## RECORDS SUPPLIED
+-------+

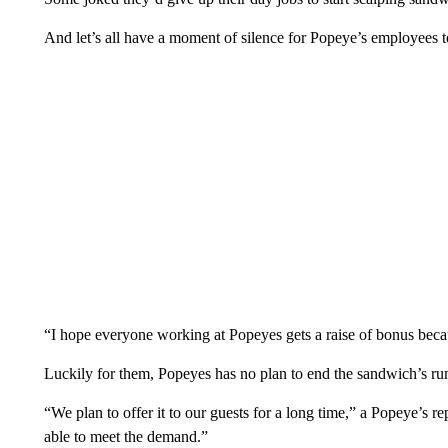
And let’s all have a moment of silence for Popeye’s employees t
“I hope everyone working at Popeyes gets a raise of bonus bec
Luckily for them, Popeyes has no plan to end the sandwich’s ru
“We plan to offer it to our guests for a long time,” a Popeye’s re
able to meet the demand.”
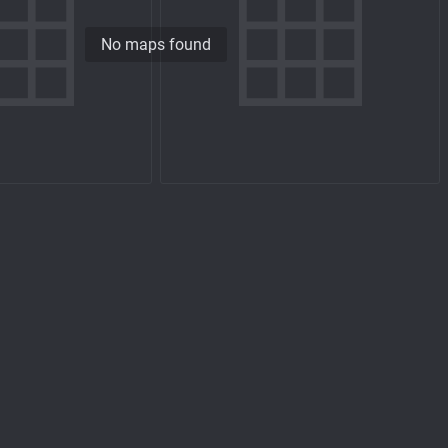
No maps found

+-------+

## GOAL OF THE EXERCISE
Leave every image out when you return the material above word for word.

## ANSWER SPACE
And let’s all have a moment of silence for Popeye’s employees t
“I hope everyone working at Popeyes gets a raise of bonus bec
Luckily for them, Popeyes has no plan to end the sandwich’s ru
“We plan to offer it to our guests for a long time,” a Popeye’s re
able to meet the demand.”
No maps found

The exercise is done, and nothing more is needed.